Our credibility was nonetheless damaged by what seemed to be double standards. There’s a difference between trying to reduce harm wherever people are gathering during a pandemic, no matter their cause, and deciding that one cause is worth more risk than another. Americans need to know that public health professionals will not allow our political views regarding the second question to color our enthusiasm to engage the first set of challenges.
We cannot allow the public health enterprise to become estranged from conservative America. We can do better, starting with a reaffirmation that our shared values are more important than what sets us apart. No one wants their parents or grandparents to become sick from covid-19. Diabetes, substance-use disorders and cancer strike across every political line. The public health watchwords to do “nothing about us without us” apply just as surely within conservative religious communities as they do anywhere else.

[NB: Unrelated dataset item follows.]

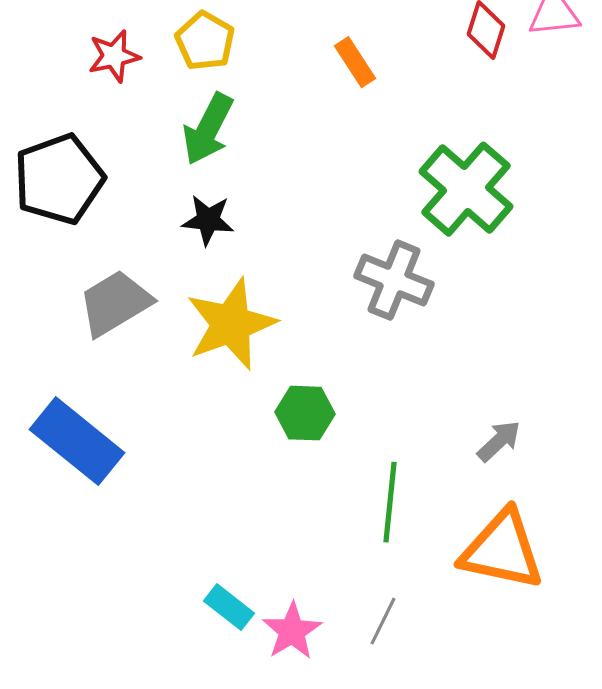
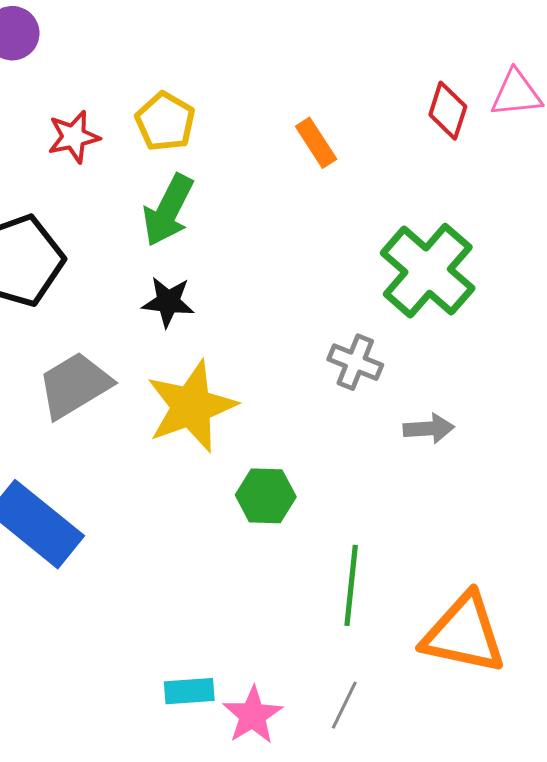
gray cross: (394, 280) -> (355, 362), size x0.7
gray arrow: (499, 441) -> (429, 429), moved, turned 39
cyan rectangle: (229, 607) -> (189, 691), turned -42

We can also learn from prior successful public health efforts. Politicians from President Trump to Sen. Bernie Sanders (I-Vt.) have collaborated to address the opioid epidemic through efforts such as the Heal Initiative and the 2018 Support Act — measures that were wisely kept separate from more politically polarizing public health and health policy efforts. British Prime Minister Margaret Thatcher embraced syringe exchange, saving thousands of lives. George W. Bush’s President’s Emergency Plan for AIDS Relief to fight HIV worldwide, pursued in partnership with Bill Clinton and other Democrats, saved millions of lives.